Dataset entries:
◇ ◇ ◇ ◇ ◇
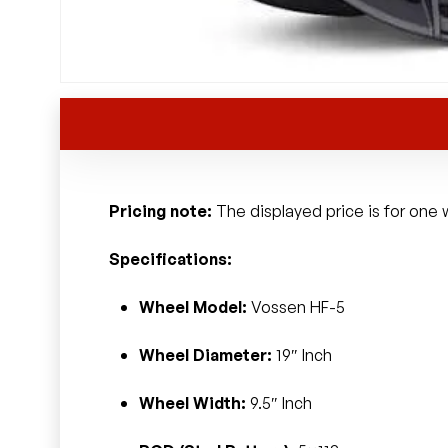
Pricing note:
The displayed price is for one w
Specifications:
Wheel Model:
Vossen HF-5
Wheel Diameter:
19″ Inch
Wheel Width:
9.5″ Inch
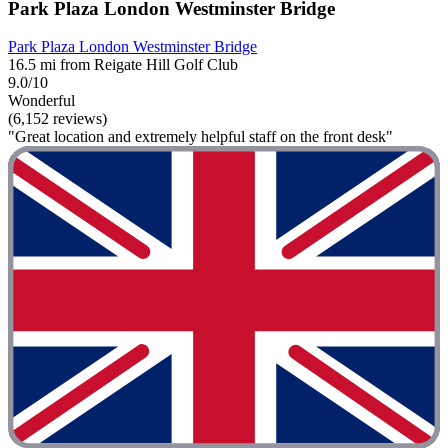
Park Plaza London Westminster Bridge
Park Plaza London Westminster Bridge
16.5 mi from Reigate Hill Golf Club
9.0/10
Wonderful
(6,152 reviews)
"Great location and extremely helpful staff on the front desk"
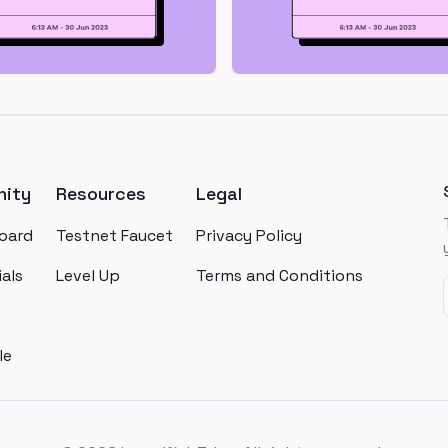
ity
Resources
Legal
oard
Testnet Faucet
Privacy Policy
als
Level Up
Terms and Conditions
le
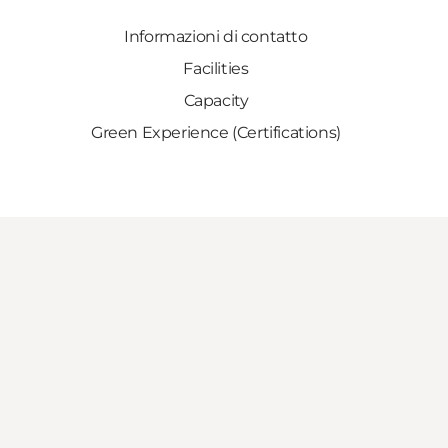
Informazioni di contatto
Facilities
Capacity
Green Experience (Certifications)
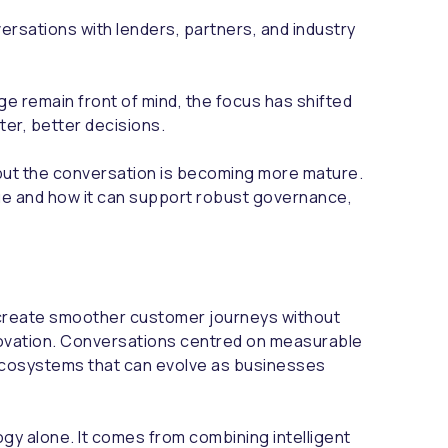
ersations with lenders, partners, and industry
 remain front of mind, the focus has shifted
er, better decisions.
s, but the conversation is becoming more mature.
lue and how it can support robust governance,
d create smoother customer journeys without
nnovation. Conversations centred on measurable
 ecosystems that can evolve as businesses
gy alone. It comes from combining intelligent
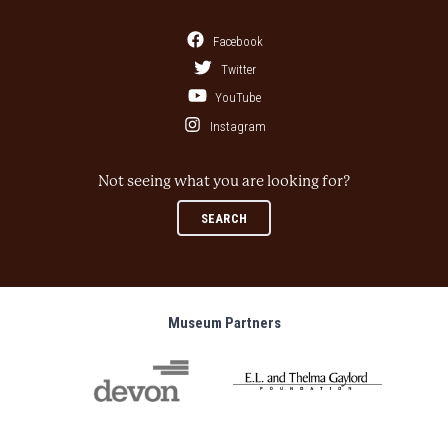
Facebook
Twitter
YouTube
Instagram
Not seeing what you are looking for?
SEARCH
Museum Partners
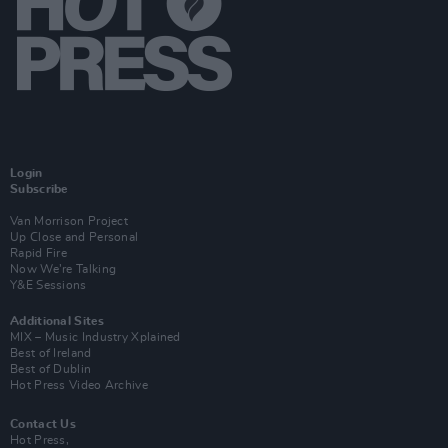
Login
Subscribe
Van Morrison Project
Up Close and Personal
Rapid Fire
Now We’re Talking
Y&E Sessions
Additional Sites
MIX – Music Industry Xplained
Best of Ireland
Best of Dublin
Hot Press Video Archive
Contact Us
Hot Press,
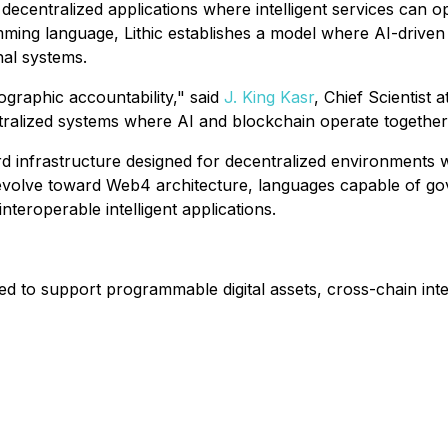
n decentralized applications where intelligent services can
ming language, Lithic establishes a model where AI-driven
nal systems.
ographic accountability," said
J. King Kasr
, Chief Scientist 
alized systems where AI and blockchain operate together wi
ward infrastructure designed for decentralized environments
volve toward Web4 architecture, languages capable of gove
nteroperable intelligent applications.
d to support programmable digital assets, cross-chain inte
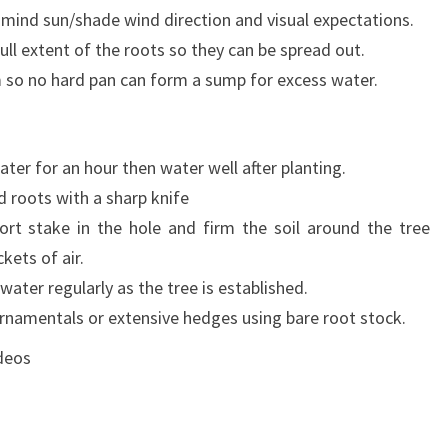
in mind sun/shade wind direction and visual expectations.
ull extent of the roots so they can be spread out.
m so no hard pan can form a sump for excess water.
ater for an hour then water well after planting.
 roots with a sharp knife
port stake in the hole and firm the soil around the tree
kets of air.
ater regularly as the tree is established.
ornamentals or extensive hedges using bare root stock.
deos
◇ ◇ ◇ ◇ ◇
• **Exercise prompt**: Exactly the lines starting at the one above with "ecosystems that can evolve as businesses" and ending at the one with "ater for an" should be printed, and nothing else. Omit the pictures.

• **Written answer**:
 ecosystems that can evolve as businesses
gy alone. It comes from combining intelligent
Facebook
Twitter
YouTube
Instagram
Not seeing what you are looking for?
SEARCH
Museum Partners
Login
Subscribe
Van Morrison Project
Up Close and Personal
Rapid Fire
Now We’re Talking
Y&E Sessions
Additional Sites
MIX – Music Industry Xplained
Best of Ireland
Best of Dublin
Hot Press Video Archive
Contact Us
Hot Press,
n decentralized applications where intelligent services can
ming language, Lithic establishes a model where AI-driven
nal systems.
ographic accountability," said
J. King Kasr
, Chief Scientist 
alized systems where AI and blockchain operate together wi
ward infrastructure designed for decentralized environments
volve toward Web4 architecture, languages capable of gove
nteroperable intelligent applications.
d to support programmable digital assets, cross-chain inte
in mind sun/shade wind direction and visual expectations.
ull extent of the roots so they can be spread out.
m so no hard pan can form a sump for excess water.
ater for an hour then water well after planting.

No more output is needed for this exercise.